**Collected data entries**
= = = =

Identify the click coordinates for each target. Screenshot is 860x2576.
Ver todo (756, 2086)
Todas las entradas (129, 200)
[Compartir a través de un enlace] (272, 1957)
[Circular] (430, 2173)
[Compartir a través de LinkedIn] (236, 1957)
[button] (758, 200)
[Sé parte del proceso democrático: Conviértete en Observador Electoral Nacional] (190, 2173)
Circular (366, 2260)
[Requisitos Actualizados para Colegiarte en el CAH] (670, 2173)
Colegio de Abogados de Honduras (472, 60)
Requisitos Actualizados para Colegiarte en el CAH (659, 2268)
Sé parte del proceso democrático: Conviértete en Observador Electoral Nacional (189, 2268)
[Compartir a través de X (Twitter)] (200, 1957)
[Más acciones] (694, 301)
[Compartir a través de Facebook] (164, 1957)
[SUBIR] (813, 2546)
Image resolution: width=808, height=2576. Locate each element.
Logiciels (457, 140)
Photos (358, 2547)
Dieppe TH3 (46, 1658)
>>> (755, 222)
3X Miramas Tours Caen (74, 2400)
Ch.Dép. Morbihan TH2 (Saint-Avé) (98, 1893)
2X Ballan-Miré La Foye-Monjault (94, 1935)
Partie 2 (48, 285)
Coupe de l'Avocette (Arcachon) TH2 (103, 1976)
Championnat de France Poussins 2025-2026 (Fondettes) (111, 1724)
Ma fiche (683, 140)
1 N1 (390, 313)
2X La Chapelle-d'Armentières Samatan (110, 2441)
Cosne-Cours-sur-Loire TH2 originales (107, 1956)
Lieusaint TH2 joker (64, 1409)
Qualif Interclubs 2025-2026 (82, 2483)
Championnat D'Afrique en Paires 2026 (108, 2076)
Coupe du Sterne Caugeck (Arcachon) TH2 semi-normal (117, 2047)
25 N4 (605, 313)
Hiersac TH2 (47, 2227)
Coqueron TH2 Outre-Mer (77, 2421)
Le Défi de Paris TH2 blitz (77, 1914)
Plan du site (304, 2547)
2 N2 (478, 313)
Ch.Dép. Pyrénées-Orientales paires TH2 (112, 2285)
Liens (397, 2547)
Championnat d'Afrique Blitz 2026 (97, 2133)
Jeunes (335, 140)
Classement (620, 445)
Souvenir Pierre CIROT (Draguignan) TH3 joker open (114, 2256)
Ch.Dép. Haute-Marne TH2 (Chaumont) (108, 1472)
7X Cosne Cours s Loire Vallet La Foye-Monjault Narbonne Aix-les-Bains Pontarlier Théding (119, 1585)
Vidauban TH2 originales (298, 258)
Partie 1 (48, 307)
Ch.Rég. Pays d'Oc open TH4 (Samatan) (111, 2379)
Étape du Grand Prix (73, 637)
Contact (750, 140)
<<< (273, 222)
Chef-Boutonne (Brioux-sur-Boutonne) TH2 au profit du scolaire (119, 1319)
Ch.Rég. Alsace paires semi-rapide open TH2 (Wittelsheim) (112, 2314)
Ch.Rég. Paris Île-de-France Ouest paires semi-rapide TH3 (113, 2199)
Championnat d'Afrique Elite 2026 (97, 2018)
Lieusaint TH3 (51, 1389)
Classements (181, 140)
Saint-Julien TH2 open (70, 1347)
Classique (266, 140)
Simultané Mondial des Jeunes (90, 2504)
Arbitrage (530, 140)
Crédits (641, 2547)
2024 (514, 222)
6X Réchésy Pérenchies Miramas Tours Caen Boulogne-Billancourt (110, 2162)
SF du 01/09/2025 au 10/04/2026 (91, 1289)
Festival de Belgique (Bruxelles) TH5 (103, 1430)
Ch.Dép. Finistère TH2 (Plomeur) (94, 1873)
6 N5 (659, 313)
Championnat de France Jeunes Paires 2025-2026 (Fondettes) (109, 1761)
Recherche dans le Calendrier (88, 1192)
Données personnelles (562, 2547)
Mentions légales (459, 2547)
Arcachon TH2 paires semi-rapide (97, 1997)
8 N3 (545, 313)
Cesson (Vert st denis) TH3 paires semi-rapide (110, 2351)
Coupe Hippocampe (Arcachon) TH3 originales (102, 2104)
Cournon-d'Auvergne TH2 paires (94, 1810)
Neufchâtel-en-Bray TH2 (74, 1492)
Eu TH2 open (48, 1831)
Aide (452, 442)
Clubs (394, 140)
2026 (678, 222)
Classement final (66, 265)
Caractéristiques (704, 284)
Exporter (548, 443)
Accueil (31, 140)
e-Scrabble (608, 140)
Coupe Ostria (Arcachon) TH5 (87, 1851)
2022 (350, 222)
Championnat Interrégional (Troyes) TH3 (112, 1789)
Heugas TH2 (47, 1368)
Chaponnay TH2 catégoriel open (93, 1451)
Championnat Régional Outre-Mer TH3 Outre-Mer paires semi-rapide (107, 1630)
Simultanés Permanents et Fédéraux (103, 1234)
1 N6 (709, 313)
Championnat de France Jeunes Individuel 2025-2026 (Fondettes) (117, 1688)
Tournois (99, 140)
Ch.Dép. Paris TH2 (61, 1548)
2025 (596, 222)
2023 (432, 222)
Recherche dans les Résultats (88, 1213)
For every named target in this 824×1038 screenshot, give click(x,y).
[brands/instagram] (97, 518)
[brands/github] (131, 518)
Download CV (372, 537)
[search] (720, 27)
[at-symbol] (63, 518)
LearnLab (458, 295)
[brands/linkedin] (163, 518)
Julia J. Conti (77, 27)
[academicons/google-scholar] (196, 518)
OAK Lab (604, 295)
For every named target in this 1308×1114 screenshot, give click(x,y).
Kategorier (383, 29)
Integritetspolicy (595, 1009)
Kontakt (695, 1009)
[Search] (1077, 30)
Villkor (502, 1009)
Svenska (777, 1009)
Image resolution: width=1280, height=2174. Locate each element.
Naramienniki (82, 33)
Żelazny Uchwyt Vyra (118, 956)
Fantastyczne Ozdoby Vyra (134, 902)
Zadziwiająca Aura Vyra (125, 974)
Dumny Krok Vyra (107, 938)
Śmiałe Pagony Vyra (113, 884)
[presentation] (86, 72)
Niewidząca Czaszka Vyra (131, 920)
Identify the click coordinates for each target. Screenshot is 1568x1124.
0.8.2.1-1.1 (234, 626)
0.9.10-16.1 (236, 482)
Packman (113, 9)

= = = =

**Task requirements**
Which lines of the data above contain the string "Samatan"? Copy each of them.

**The answer**
2X La Chapelle-d'Armentières Samatan (110, 2441)
Ch.Rég. Pays d'Oc open TH4 (Samatan) (111, 2379)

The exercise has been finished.